Before they leave, delegates to the Republican National Convention in Philadelphia in August will know the name of the big cable operator based in town.
They will be greeted by its employees, who will serve as hosts. They will have read the official delegate's guide, printed by the company. And they will have checked their e-mail in high-speed-data kiosks, placed in the convention center by Comcast Corp.
Comcast's support of the convention will run more than $1 million in cash and in-kind services.
The city's former mayor, Ed Rendell, recruited Comcast president Brian Roberts to join Philadelphia 2000, the nonprofit group that solicited the convention for the community. Comcast controls key ingredients the city needed to promote itself: the venue and the technology.

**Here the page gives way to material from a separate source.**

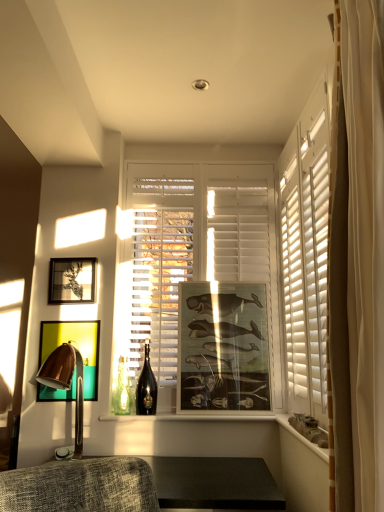 Locate an element on the screen. Image resolution: width=384 pixels, height=512 pixels. free area in between matte wooden picture frame at center, which appears as the first picture frame when viewed from the right, and shiny dark glass bottle at center is located at coordinates (179, 417).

Roberts now serves as one of five Republican convention co-chairs.
"People will recognize that we saw this as the right thing to do," executive vice president of marketing and customer service Dave Watson said of the long-term impact of the company's participation. "They will see Comcast is a new-wave leader, a significant player."
Yes, there are other corporate sponsors of the party's convention, and their trade names will have a presence. According to local news reports, AT & T Corp. and Verizon Communications will give at least $1 million apiece.

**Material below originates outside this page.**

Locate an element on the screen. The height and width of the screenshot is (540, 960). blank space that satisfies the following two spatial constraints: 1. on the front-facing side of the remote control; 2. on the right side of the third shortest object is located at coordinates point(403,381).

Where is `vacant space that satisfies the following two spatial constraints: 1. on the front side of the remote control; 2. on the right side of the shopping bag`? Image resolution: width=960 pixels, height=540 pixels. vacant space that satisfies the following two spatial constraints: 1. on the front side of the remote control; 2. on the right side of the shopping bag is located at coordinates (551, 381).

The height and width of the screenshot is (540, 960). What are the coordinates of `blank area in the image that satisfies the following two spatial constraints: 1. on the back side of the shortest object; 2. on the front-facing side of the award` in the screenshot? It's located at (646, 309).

"But it's our building," Watson added. The Republican Party controls the signage inside the building, but Comcast executives will get the MSO's name out there in other ways, including signage outside of the First Union Center.
Comcast began working on its technical contributions as soon as Philadelphia got the nod as host city.
The company was lucky, Watson said, because the convention facility, the First Union Center, is a relatively new venue. Little work was needed to make it technologically state-of-the-art.
Connections were extended to the lobbies, where the aforementioned kiosks will be available to attendees. They will be able to experience, perhaps for the first time, the speed of cable modems.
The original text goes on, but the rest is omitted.